We awoke this morning to the news that the U.S. Women's National Team has parted ways with its chief negotiator, Rich Nichols, three days before its collective bargaining agreement with the U.S. Soccer Federation is set to expire.

Why and why now are relevant questions unanswered by the Women's Player's Association in its terse announcement, which merely says that Nichols will "no longer serve" as counsel to the Association, says that it is "focused on" productive conversations with U.S. Soccer regarding "our future" and looks forward to the upcoming NWSL season and an international women's tournament next March.

That immediate future will apparently proceed under the current CBA, which expires Saturday. Neither side has given the required 60-day notice of termination of that agreement,  after which either a work stoppage or a lock-out would be permitted.

Nichols has been a ferocious advocate for the women's team in negotiations with the Federation and by all appearances was the driving force in the wage discrimination complaint of five prominent players filed with the EEOC earlier this year, the defense of the Federation's suit that sought to impose the terms of an earlier CBA which forbid the players from striking before the Olympics this year (in which the Federation succeeded), and presumably in the players' public relations onslaught regarding their demands for "equal pay."

While meddling politicians and vacuous media outlets have taken up the women's team's call, as I and others have explained in the past, equal pay in the context of national soccer teams is not as simple as paying everyone the same salary or bonus or even paying equal amounts to the teams as a whole. And the EEOC complaint could, in fact, simply lead to further pay disparities in the women's professional game or the death of the women's professional league in the U.S. 

It seems likely that during negotiations (or perhaps because of the absence of negotiations) regarding a new CBA the players reached the conclusion that Nichol's approach was counterproductive to striking a bargain. Nichols has certainly raised the bar for the next counsel in terms of his zealous advocacy of the women's professional game, but perhaps a skillful negotiator and someone more willing to compromise is needed to bring the two sides together.

Certainly there's been nothing said publicly to-date by the Federation or its President Sunil Gulati to suggest that the Federation is not interested in trying to reach an agreement that does not compensate the national team players at a rate commensurate with their male counterparts, keeping in mind the revenue that each team has generated on a historical basis and U.S. Soccer's financial support for the NWSL.

Oh, but wait. There is one women's national team member who has cried foul, complaining that the Federation is "putting pressure" on the women to strike a deal. Anyone care to guess who that player might be?

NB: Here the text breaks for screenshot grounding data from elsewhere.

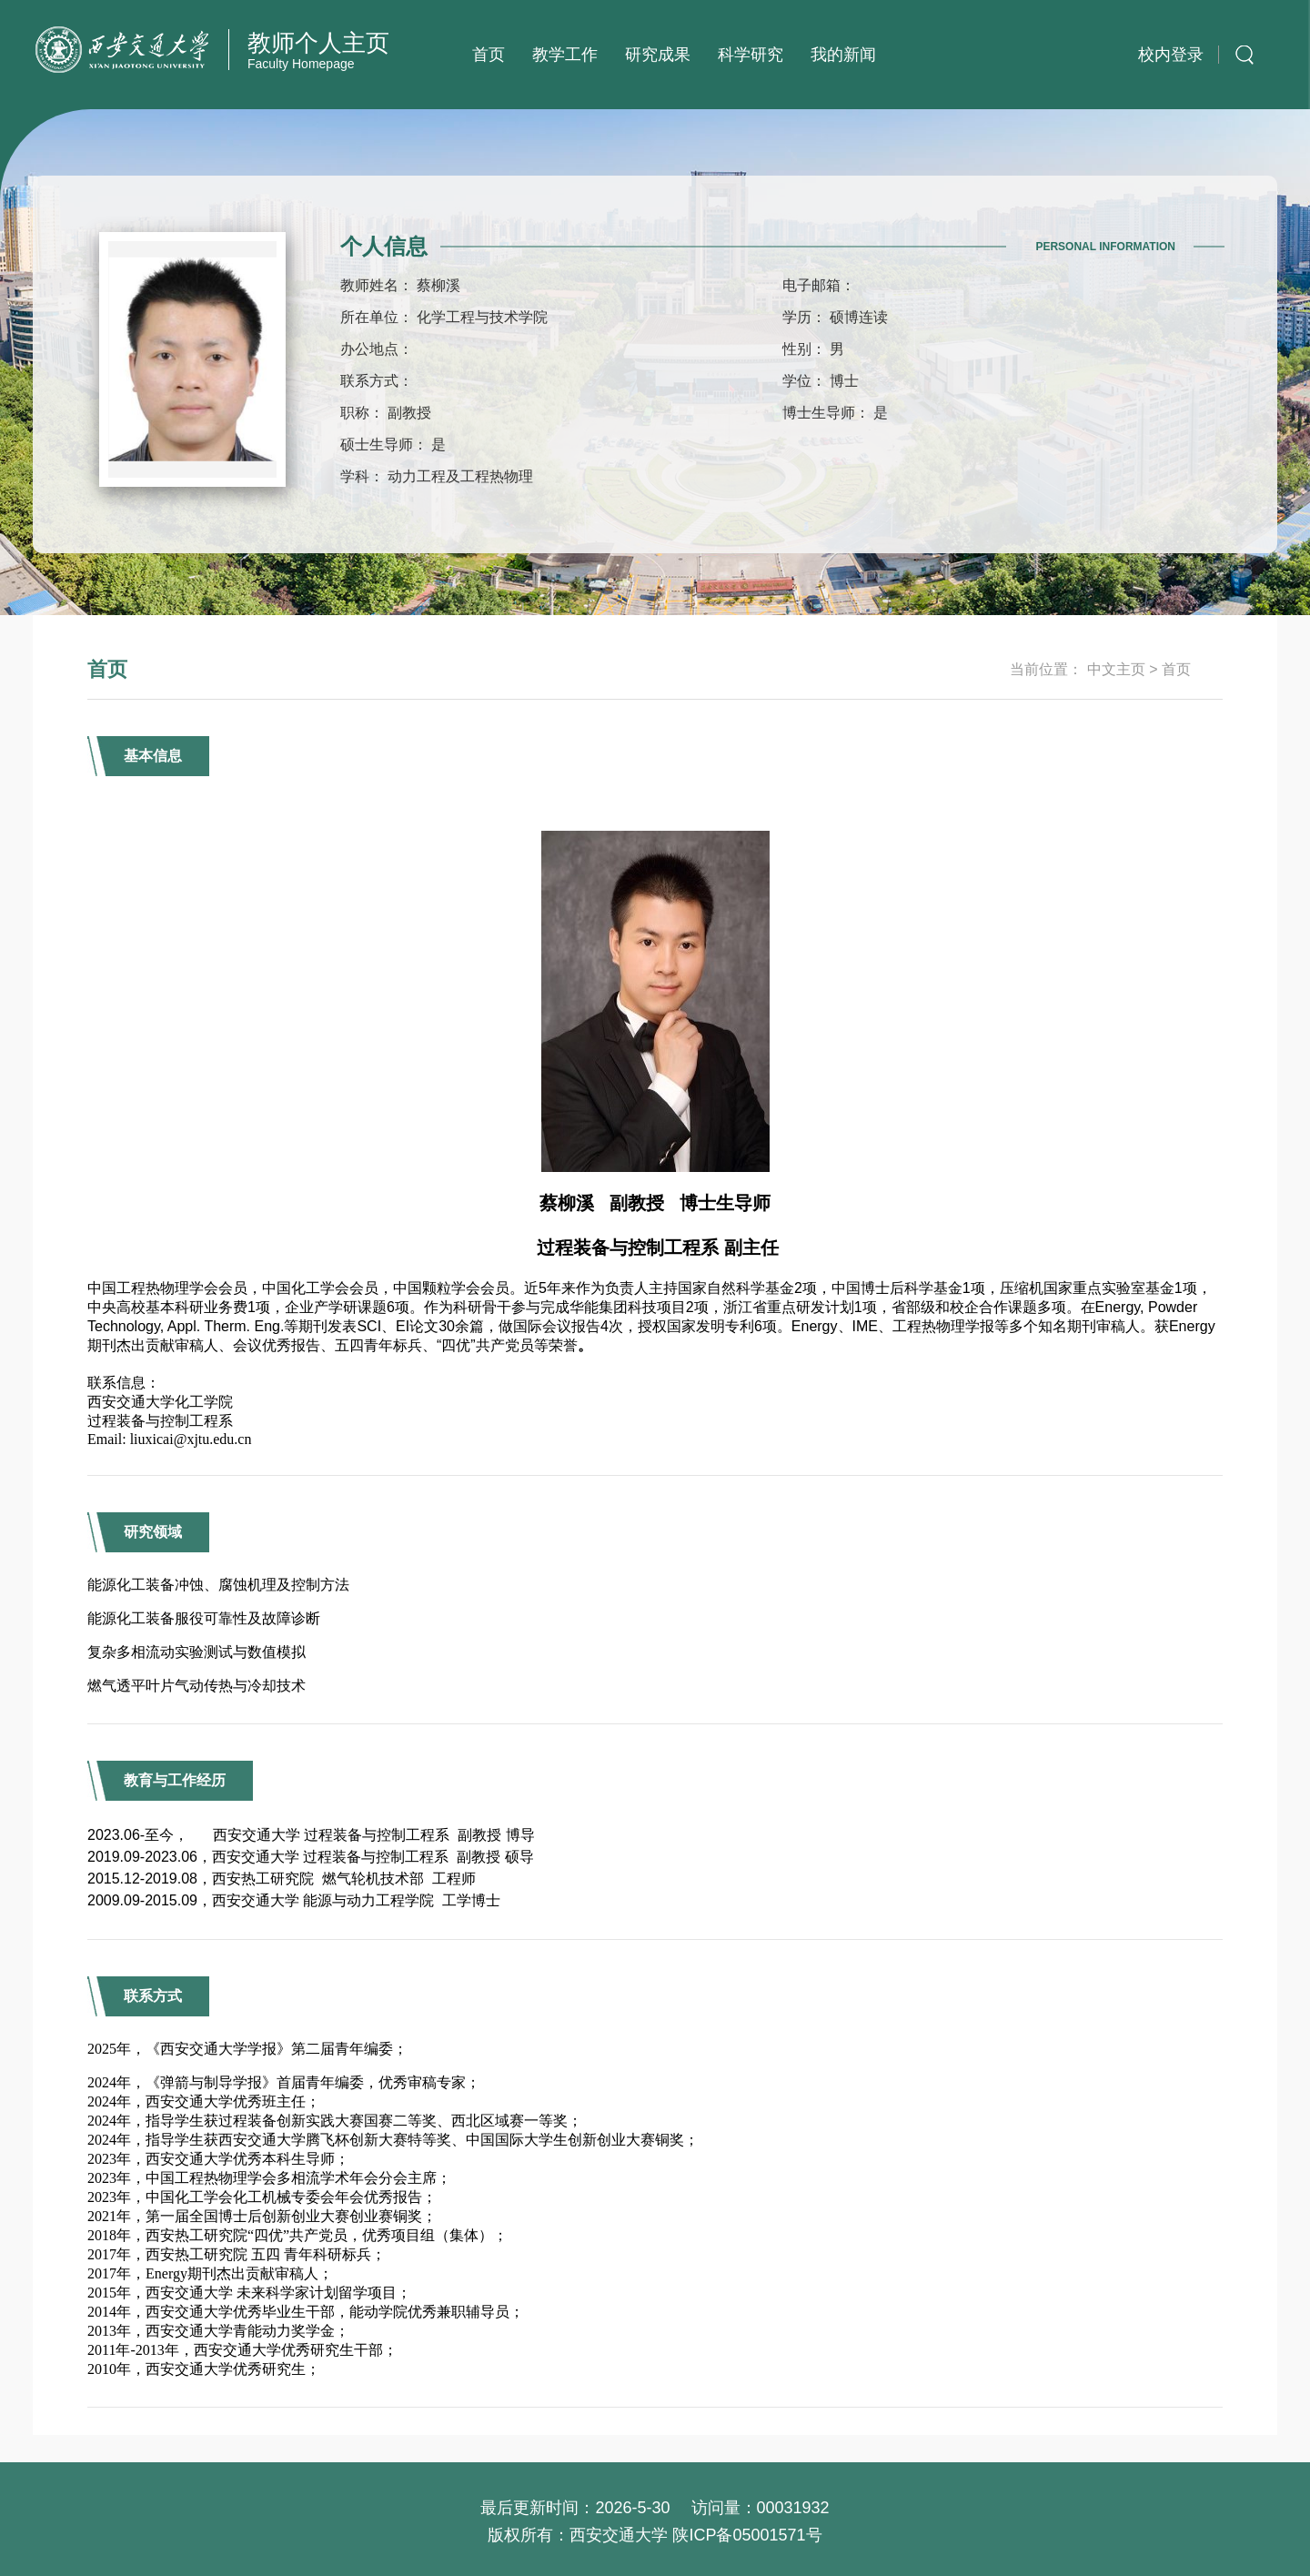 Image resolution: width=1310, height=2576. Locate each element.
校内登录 (1171, 54)
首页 (488, 54)
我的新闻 (843, 54)
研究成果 (657, 54)
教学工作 (565, 54)
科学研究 (750, 54)
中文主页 (1116, 669) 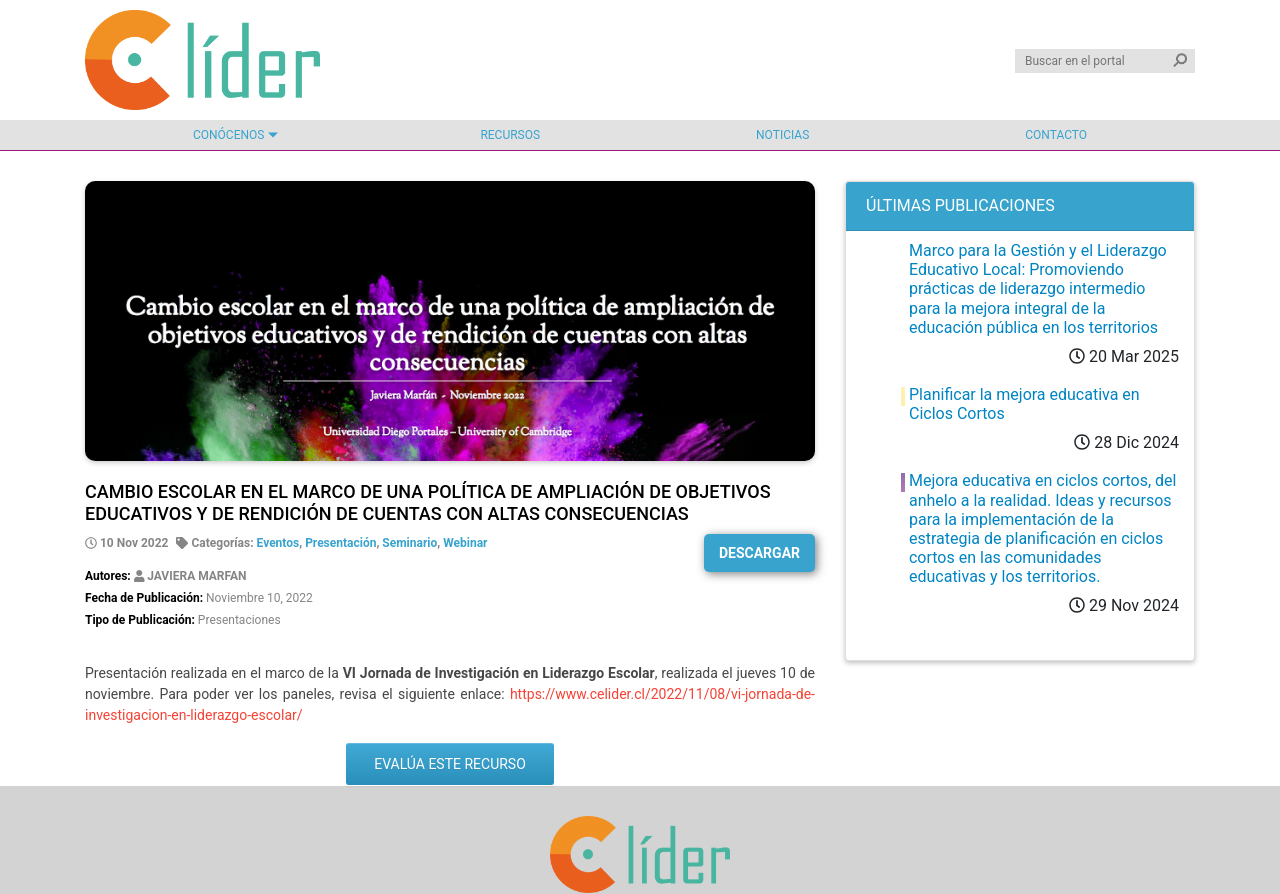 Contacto (1056, 135)
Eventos (278, 543)
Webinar (465, 543)
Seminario (409, 543)
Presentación (340, 543)
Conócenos (228, 135)
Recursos (510, 135)
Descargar (759, 553)
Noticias (782, 135)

Equal rights champion Hope Solo at her arraignment on
domestic violence charges (photo from

That's right, Hope Solo. In a blog post yesterday Solo expounded on her self-proclaimed role as a champion for equal pay and takes a shot at the Federation and Gulati for "putting pressure on the players" and "trying to divide and conquer us."

To which I say: go figure. One side of a negotiation is trying to use leverage against the other? Say it ain't so, Solo! I suppose the EEOC complaint and the players' implicit threat of a strike prior to the Olympics (which caused the Federation's ultimately successful lawsuit) were not leverage, or attempts by the players to put pressure on the Federation to strike a deal?

Posturing aside, one has to wonder if the timing of Solo's post isn't an indication that she is not on-board with her fellow team members and litigants regarding Nichol's approach and was her (indirect) protest against his dismissal. In other words, Hope is the true champion of women's rights and the others are not. Certainly wouldn't be the first time that she willingly distanced herself from the common good.